• [WORK ITEM] For the listing below, output exactly the lines from the line with "how much it" up to and including the line with "those plans will", and no other lines.

• [DATA SHOWN]
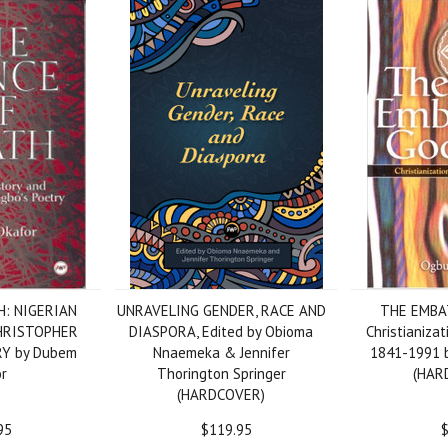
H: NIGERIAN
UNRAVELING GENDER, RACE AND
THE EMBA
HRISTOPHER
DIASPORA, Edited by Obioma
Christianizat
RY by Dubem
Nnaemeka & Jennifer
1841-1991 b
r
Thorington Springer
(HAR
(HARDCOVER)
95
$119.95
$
---
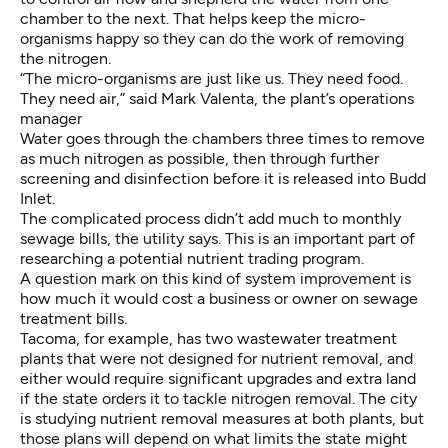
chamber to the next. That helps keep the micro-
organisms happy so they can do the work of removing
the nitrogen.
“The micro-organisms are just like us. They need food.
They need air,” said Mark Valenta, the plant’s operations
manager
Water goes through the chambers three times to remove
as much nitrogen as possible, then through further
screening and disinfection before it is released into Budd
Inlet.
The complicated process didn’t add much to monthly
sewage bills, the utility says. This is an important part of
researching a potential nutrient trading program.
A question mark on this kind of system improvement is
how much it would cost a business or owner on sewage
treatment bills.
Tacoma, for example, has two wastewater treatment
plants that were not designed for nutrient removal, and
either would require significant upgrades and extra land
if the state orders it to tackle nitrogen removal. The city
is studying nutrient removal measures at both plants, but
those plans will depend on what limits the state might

• [OUTPUT OF THE EXERCISE]
how much it would cost a business or owner on sewage
treatment bills.
Tacoma, for example, has two wastewater treatment
plants that were not designed for nutrient removal, and
either would require significant upgrades and extra land
if the state orders it to tackle nitrogen removal. The city
is studying nutrient removal measures at both plants, but
those plans will depend on what limits the state might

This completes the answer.